Page:Beaugrand - Jeanne la fileuse, 1878.djvu/273

La bibliothèque libre.
Cette page a été validée par deux contributeurs.

Les deux amis remarquèrent une certaine excitation parmi les habitués de la pension où ils étaient descendus, et l’on causait bruyamment d’une catastrophe arrivée quelque part et où il y avait eu des pertes de vies. Sans trop faire attention à ce que l’on disait, les jeunes gens commandèrent à déjeuner et se mirent en frais de mettre la main à leur toilette ; car l’on descend toujours plus ou moins chiffonné d’un wagon de chemin de fer, après un voyage de nuit.

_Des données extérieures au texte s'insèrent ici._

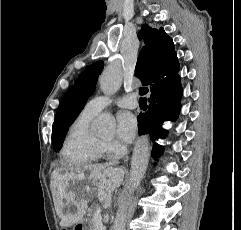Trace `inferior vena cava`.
Segmentation results:
<instances>
[{
    "label": "inferior vena cava",
    "instance_id": "602c4592",
    "mask_svg": "<svg viewBox=\"0 0 241 230\" xmlns=\"http://www.w3.org/2000/svg\"><path fill=\"white\" fill-rule=\"evenodd\" d=\"M127 151V147L124 145H121L116 154L114 155L113 159H111L109 162L105 163V165L110 166V165H114L116 163V161L122 156L124 155V153Z\"/></svg>",
    "mask_w": 241,
    "mask_h": 230
}]
</instances>
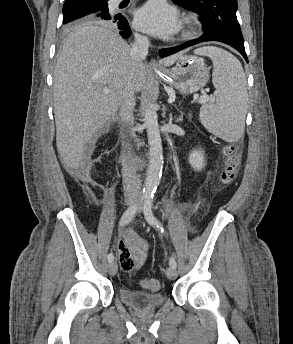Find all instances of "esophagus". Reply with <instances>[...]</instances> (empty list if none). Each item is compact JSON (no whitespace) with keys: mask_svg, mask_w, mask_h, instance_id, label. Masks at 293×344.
<instances>
[{"mask_svg":"<svg viewBox=\"0 0 293 344\" xmlns=\"http://www.w3.org/2000/svg\"><path fill=\"white\" fill-rule=\"evenodd\" d=\"M151 66L153 67V68H155V69H157L158 67H159V64H158V62L155 60V59H153L152 61H151Z\"/></svg>","mask_w":293,"mask_h":344,"instance_id":"obj_1","label":"esophagus"}]
</instances>
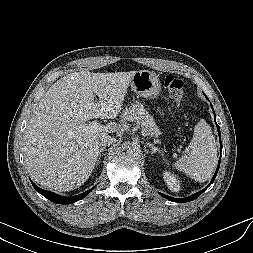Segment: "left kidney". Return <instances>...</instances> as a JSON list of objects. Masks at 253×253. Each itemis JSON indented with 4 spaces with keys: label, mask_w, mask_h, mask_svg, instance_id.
Instances as JSON below:
<instances>
[{
    "label": "left kidney",
    "mask_w": 253,
    "mask_h": 253,
    "mask_svg": "<svg viewBox=\"0 0 253 253\" xmlns=\"http://www.w3.org/2000/svg\"><path fill=\"white\" fill-rule=\"evenodd\" d=\"M163 179L166 182L168 188L173 192H178L180 189V183L178 178L175 175L171 174L168 171L163 173Z\"/></svg>",
    "instance_id": "5707ae66"
}]
</instances>
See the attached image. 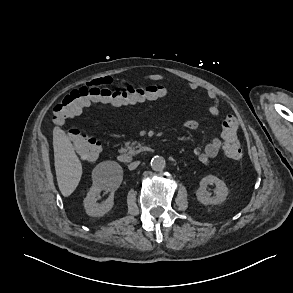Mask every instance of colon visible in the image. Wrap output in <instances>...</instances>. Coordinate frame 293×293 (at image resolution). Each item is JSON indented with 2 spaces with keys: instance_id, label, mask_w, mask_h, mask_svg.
I'll use <instances>...</instances> for the list:
<instances>
[{
  "instance_id": "5ec220e1",
  "label": "colon",
  "mask_w": 293,
  "mask_h": 293,
  "mask_svg": "<svg viewBox=\"0 0 293 293\" xmlns=\"http://www.w3.org/2000/svg\"><path fill=\"white\" fill-rule=\"evenodd\" d=\"M162 89L155 86H113L110 82H92L86 86L72 90L64 95L53 108V118L56 124L80 114L92 104L125 105L160 96ZM238 121L228 116L222 123V138L224 153L232 159L242 155L241 144L237 137ZM69 138L81 156L87 162H96L100 155L98 140L78 128L68 132Z\"/></svg>"
}]
</instances>
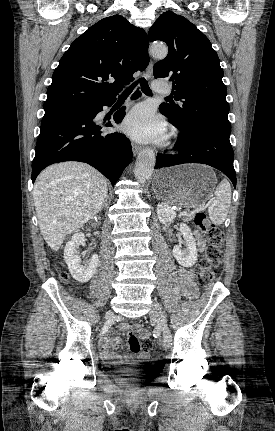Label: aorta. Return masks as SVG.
<instances>
[{"label":"aorta","instance_id":"obj_1","mask_svg":"<svg viewBox=\"0 0 275 431\" xmlns=\"http://www.w3.org/2000/svg\"><path fill=\"white\" fill-rule=\"evenodd\" d=\"M167 53L168 49L163 44H153L150 48V54L157 59L166 57ZM155 161V153L151 149H144L139 153L134 173L140 183H145L151 177Z\"/></svg>","mask_w":275,"mask_h":431}]
</instances>
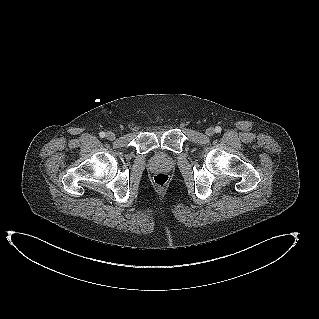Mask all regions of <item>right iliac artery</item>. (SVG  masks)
<instances>
[{
  "label": "right iliac artery",
  "instance_id": "obj_1",
  "mask_svg": "<svg viewBox=\"0 0 319 319\" xmlns=\"http://www.w3.org/2000/svg\"><path fill=\"white\" fill-rule=\"evenodd\" d=\"M99 135L101 138H104L106 136L105 132H100Z\"/></svg>",
  "mask_w": 319,
  "mask_h": 319
}]
</instances>
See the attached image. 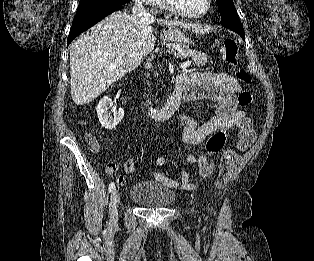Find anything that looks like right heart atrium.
I'll return each mask as SVG.
<instances>
[{
    "mask_svg": "<svg viewBox=\"0 0 314 261\" xmlns=\"http://www.w3.org/2000/svg\"><path fill=\"white\" fill-rule=\"evenodd\" d=\"M136 1H138L141 4L153 7H157L161 3V0H136Z\"/></svg>",
    "mask_w": 314,
    "mask_h": 261,
    "instance_id": "obj_1",
    "label": "right heart atrium"
}]
</instances>
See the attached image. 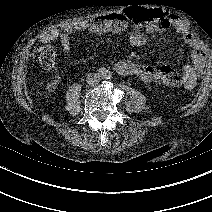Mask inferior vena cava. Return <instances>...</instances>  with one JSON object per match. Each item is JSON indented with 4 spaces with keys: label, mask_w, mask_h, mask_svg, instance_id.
Wrapping results in <instances>:
<instances>
[{
    "label": "inferior vena cava",
    "mask_w": 212,
    "mask_h": 212,
    "mask_svg": "<svg viewBox=\"0 0 212 212\" xmlns=\"http://www.w3.org/2000/svg\"><path fill=\"white\" fill-rule=\"evenodd\" d=\"M101 78L97 74H90L88 78V84L94 86L96 84H99Z\"/></svg>",
    "instance_id": "obj_1"
}]
</instances>
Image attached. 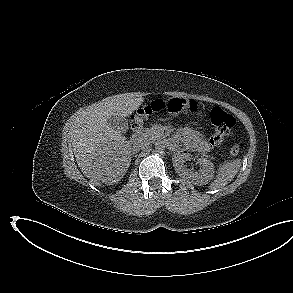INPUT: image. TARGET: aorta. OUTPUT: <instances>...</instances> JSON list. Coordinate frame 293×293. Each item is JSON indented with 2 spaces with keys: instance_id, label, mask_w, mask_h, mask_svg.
I'll list each match as a JSON object with an SVG mask.
<instances>
[{
  "instance_id": "aorta-1",
  "label": "aorta",
  "mask_w": 293,
  "mask_h": 293,
  "mask_svg": "<svg viewBox=\"0 0 293 293\" xmlns=\"http://www.w3.org/2000/svg\"><path fill=\"white\" fill-rule=\"evenodd\" d=\"M155 149L158 151V152H161L165 149V142L164 141H157L155 143Z\"/></svg>"
}]
</instances>
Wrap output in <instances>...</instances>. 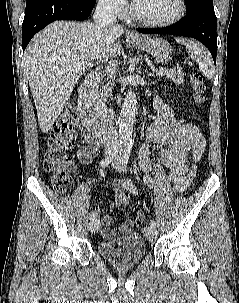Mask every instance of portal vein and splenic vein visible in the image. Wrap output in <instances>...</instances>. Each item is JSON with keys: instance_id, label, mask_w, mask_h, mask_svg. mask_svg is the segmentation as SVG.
<instances>
[{"instance_id": "1", "label": "portal vein and splenic vein", "mask_w": 239, "mask_h": 303, "mask_svg": "<svg viewBox=\"0 0 239 303\" xmlns=\"http://www.w3.org/2000/svg\"><path fill=\"white\" fill-rule=\"evenodd\" d=\"M154 70V69H153ZM167 70L165 68H160L159 72H166Z\"/></svg>"}]
</instances>
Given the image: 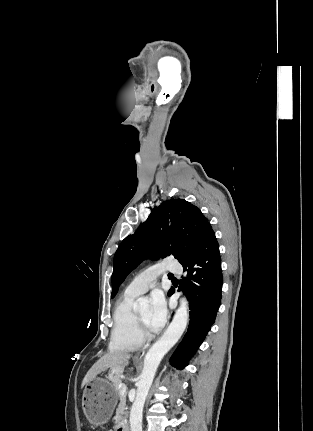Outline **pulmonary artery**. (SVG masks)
<instances>
[{
  "label": "pulmonary artery",
  "mask_w": 313,
  "mask_h": 431,
  "mask_svg": "<svg viewBox=\"0 0 313 431\" xmlns=\"http://www.w3.org/2000/svg\"><path fill=\"white\" fill-rule=\"evenodd\" d=\"M163 272L181 273L182 266L173 259H166L154 264L137 275L126 287L125 293L135 296L145 293L155 284L157 277Z\"/></svg>",
  "instance_id": "e3ab8cb5"
}]
</instances>
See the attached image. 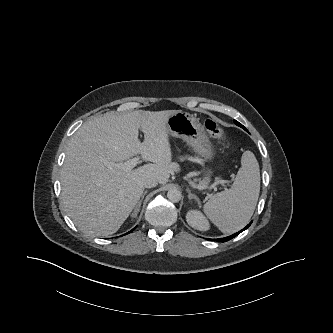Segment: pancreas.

On se mit à table où quelques personnes étaient en train de causer, et Jules et Pierre prêtèrent machinalement l’oreille à la conversation. Un grand jeune homme assis près d’eux, lisait à haute voix, dans un journal français qu’il tenait à la main, les détails d’un incendie terrible qui avait détruit toute une filature et causé la mort d’un grand nombre d’ouvriers. Chacun risquait ses commentaires, et les deux amis qui ne connaissaient rien de l’affaire, demandèrent à leurs voisins, ce dont il s’agissait.

— Comment ! leur répondit-on, vous ignorez qu’un feu terrible a consumé une manufacture, hier matin, à Fall River ?

— Mais oui ! nous n’en savons rien, répliqua Jules, puisque nous arrivons de Montréal, ce matin même.